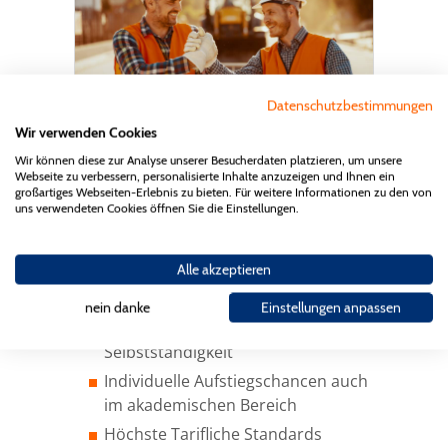
Datenschutzbestimmungen
Wir verwenden Cookies
Wir können diese zur Analyse unserer Besucherdaten platzieren, um unsere
Webseite zu verbessern, personalisierte Inhalte anzuzeigen und Ihnen ein
großartiges Webseiten-Erlebnis zu bieten. Für weitere Informationen zu den von
uns verwendeten Cookies öffnen Sie die Einstellungen.
VIELE GRÜNDE SPRECHEN FÜR EINE
TÄTIGKEIT IN DER BAUWIRTSCHAFT
Alle akzeptieren
Attraktive Aufstiegschancen vom
Gesellen über Polier bis hin zum
nein danke
Einstellungen anpassen
Meister mit der Möglichkeit der
Selbstständigkeit
Individuelle Aufstiegschancen auch
im akademischen Bereich
Höchste Tarifliche Standards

■ Work to complete ■
Could you copy every record exactly, without the pictures?

■ Your response ■
Datenschutzbestimmungen
Wir verwenden Cookies
Wir können diese zur Analyse unserer Besucherdaten platzieren, um unsere
Webseite zu verbessern, personalisierte Inhalte anzuzeigen und Ihnen ein
großartiges Webseiten-Erlebnis zu bieten. Für weitere Informationen zu den von
uns verwendeten Cookies öffnen Sie die Einstellungen.
VIELE GRÜNDE SPRECHEN FÜR EINE
TÄTIGKEIT IN DER BAUWIRTSCHAFT
Alle akzeptieren
Attraktive Aufstiegschancen vom
Gesellen über Polier bis hin zum
nein danke
Einstellungen anpassen
Meister mit der Möglichkeit der
Selbstständigkeit
Individuelle Aufstiegschancen auch
im akademischen Bereich
Höchste Tarifliche Standards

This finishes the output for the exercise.